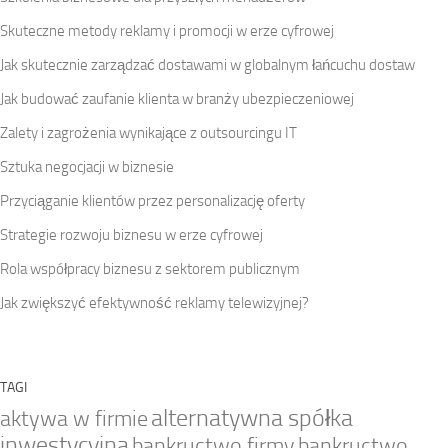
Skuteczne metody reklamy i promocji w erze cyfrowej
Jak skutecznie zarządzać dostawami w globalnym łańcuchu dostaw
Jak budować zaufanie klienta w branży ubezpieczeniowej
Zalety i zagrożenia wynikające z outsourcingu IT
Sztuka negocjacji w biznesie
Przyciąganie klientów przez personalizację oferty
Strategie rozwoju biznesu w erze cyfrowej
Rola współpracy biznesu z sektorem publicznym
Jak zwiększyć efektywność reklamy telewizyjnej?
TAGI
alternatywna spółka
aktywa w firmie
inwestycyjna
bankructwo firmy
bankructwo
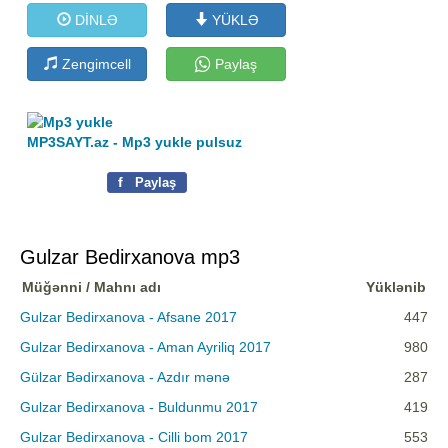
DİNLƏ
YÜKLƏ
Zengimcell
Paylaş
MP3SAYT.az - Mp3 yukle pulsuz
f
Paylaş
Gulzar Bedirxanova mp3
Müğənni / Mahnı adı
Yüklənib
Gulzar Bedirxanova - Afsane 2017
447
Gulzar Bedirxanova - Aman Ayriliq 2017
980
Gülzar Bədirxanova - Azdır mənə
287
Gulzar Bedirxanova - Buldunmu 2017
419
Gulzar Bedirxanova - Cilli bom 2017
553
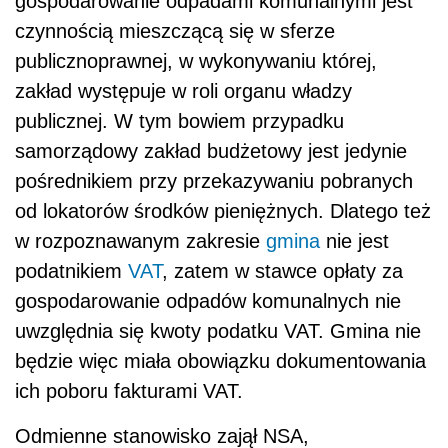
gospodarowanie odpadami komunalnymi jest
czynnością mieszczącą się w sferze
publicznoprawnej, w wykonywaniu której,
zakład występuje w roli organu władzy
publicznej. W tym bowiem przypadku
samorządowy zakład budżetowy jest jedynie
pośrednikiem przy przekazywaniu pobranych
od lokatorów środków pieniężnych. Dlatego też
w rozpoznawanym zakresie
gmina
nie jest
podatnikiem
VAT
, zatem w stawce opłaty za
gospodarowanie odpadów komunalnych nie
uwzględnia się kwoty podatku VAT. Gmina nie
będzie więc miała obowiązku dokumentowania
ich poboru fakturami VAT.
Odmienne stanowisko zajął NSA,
•••
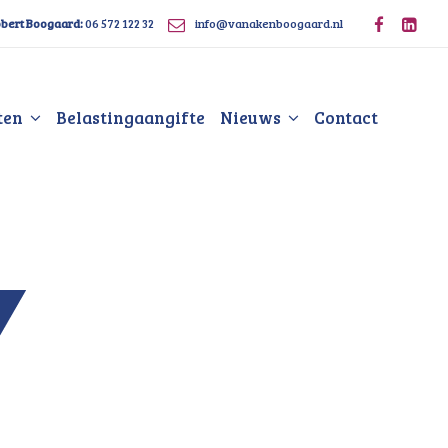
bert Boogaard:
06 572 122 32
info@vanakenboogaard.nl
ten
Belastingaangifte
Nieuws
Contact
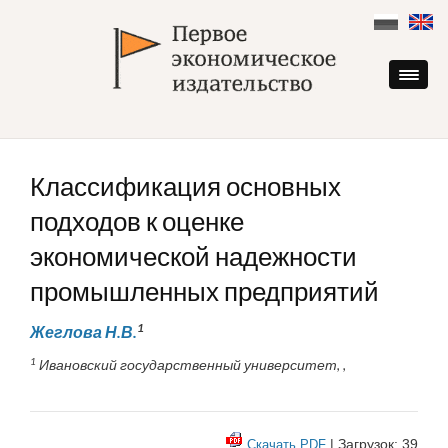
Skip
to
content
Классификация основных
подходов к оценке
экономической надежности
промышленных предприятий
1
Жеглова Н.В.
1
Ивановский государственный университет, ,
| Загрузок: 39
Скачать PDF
•••
### What to work on
Scan the data above and report each line in which "Gulzar" is present.

### Output below
Gulzar Bedirxanova mp3
Gulzar Bedirxanova - Afsane 2017
Gulzar Bedirxanova - Aman Ayriliq 2017
Gulzar Bedirxanova - Buldunmu 2017
Gulzar Bedirxanova - Cilli bom 2017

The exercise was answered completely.